La Soule du XVIe au XVIIIe siècle. Vue d’ensemble sur la période

©Mathilde Bétachet


Le douloureux XVIe siècle

Les trois siècles qui couvrent cette période présentent des caractères différents et je les ai donc, survolés chronologiquement pour une vue d’ensemble. Cependant, un découpage thématique s’est avéré indispensable pour parler d’un certain nombre de sujets et suivre leurs transformations dans la durée.

L’accumulation des malheurs

Ce siècle a été marqué par les guerres. Guerres liées à la conquête de la Navarre par la Castille et l’Aragon, Guerres de Religion, avec en arrière-plan les rivalités des grandes familles (Luxe-Beaumont contre Gramont) qui poursuivaient leurs querelles du passé. Elles se rangeaient bien sûr dans les camps opposés et la Soule ne pouvait donc pas échapper aux malheurs de la guerre, aux destructions et aux famines. Même le gave se mit de la partie et ajouta ses dégâts à ceux de la guerre des hommes.
Je n’entrerai pas dans le détail de ces événements, et ne les signale ici que comme éléments du décor dans lequel les habitants ont lutté pour vivre ou survivre.

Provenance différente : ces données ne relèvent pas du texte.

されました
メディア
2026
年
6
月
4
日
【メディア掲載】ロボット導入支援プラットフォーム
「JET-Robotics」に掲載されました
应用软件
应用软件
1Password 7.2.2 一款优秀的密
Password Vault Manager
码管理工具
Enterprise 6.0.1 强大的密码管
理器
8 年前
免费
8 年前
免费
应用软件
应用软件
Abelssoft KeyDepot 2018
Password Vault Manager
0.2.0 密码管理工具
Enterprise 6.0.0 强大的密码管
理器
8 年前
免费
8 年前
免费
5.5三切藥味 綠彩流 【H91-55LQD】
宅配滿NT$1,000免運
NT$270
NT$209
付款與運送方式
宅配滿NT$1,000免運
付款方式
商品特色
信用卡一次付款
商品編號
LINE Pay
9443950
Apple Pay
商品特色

Les guerres importées de la péninsule ibérique

La Soule ne pouvait pas échapper à la guerre de conquête de la Navarre voisine par les Rois Catholiques. Enclavée au milieu des belligérants avec lesquels elle avait de fortes et anciennes relations, elle subit de nombreuses exactions et des dommages importants. Le passage des armées, leurs pillages et destructions, sans compter les maladies apportées par les soldats et les famines qui ont obligé des habitants à se réfugier en Aragon, ont durement touché la vallée.

Les famines et les inondations

Le journal de Pierris de Casalivetery ne signale pas d’épidémie pendant le XVIe siècle ; il évoque seulement le souvenir d’une « peste » qui toucha la Soule en 1463, épidémie dont ses grands­-parents lui avaient parlé.

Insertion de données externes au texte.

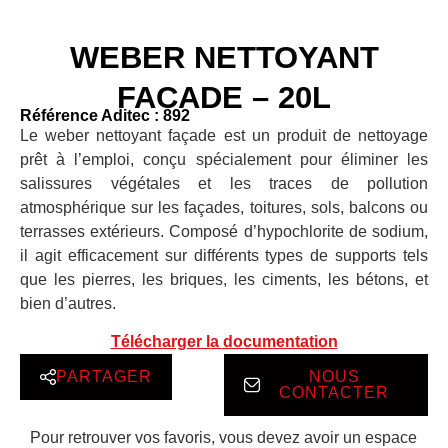
WEBER NETTOYANT
FACADE – 20L
Référence Aditec : 892
Le weber nettoyant façade est un produit de nettoyage
prêt à l’emploi, conçu spécialement pour éliminer les
salissures végétales et les traces de pollution
atmosphérique sur les façades, toitures, sols, balcons ou
terrasses extérieurs. Composé d’hypochlorite de sodium,
il agit efficacement sur différents types de supports tels
que les pierres, les briques, les ciments, les bétons, et
bien d’autres.
Télécharger la documentation
PARTAGER
NOUS
CONTACTER
Pour retrouver vos favoris, vous devez avoir un espace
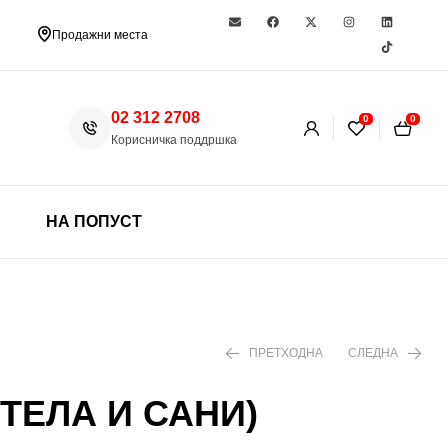
Продажни места
02 312 2708
0
0
Корисничка поддршка
НА ПОПУСТ
ПРЕТХОДНА
СЛЕДНА
ТЕЛА И САНИ)
48 ден
48 ден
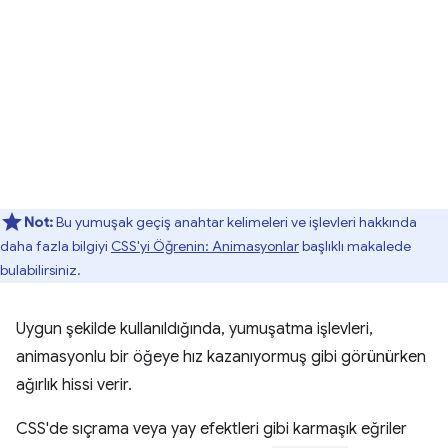
Not:
Bu yumuşak geçiş anahtar kelimeleri ve işlevleri hakkında
daha fazla bilgiyi
CSS'yi Öğrenin: Animasyonlar
başlıklı makalede
bulabilirsiniz.
Uygun şekilde kullanıldığında, yumuşatma işlevleri,
animasyonlu bir öğeye hız kazanıyormuş gibi görünürken
ağırlık hissi verir.
CSS'de sıçrama veya yay efektleri gibi karmaşık eğriler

Par contre, il signale une famine qui dura de 1524 à 1533 ; il y eut donc plusieurs crises alimentaires graves pendant cette période. Dans quelle mesure la guerre fut-elle responsable – partiellement ou en totalité – de cette série de famines ?
Le gave lui-même, ce torrent capricieux qui causait tant de soucis aux communautés, se mit de la partie ; le journal fait état des graves dommages dus aux inondations de 1541.

Les guerres de religion

Enclavée dans les possessions de Jeanne d’Albret, la Soule ne pouvait que difficilement rester en dehors du conflit. Les notables souletins et plus particulièrement les notables mauléonais choisirent très tôt le camp de la Réforme dans leur grande majorité, mais une minorité parmi eux demeura fidèle à la religion catholique. Ces choix étaient souvent guidés par des intérêts politiques ou par des rivalités très anciennes (les chefs de clans comme les Luxe-Beaumont et les Gramont avaient bien entendu rejoint les partis opposés ; ils entraînèrent dans leur sillage la plupart de leurs alliés).
Dans l’ensemble, la population resta fidèle au catholicisme, même si de petites communautés huguenotes se créèrent dans les villages : à Montory, village limitrophe du Béarn, tout comme à Sauguis, Mauléon, etc.
La longue litanie de poursuites, de procès, d’abjurations et d’emprisonnement toucha surtout les grandes familles de notables, parfois elles-mêmes divisées, mais ne semble pas avoir affecté la population en général ; pourtant, les troubles prirent une autre dimension dans les années 1560.

La résilience souletine

Dans quelle mesure ce siècle agité et violent a-t-il bouleversé la société souletine ? Elle a certes beaucoup souffert par moments, sans pour autant avoir été mise en danger dans son essence. Elle a sans doute fait le gros dos pour limiter les dégâts, tout en gardant ses structures au niveau communautaire. Le journal de Pierris de Casalivetery donne l’impression d’une communauté qui poursuit son chemin malgré les accidents (guerres, épidémies, etc.) qui la perturbent sans l’atteindre profondément.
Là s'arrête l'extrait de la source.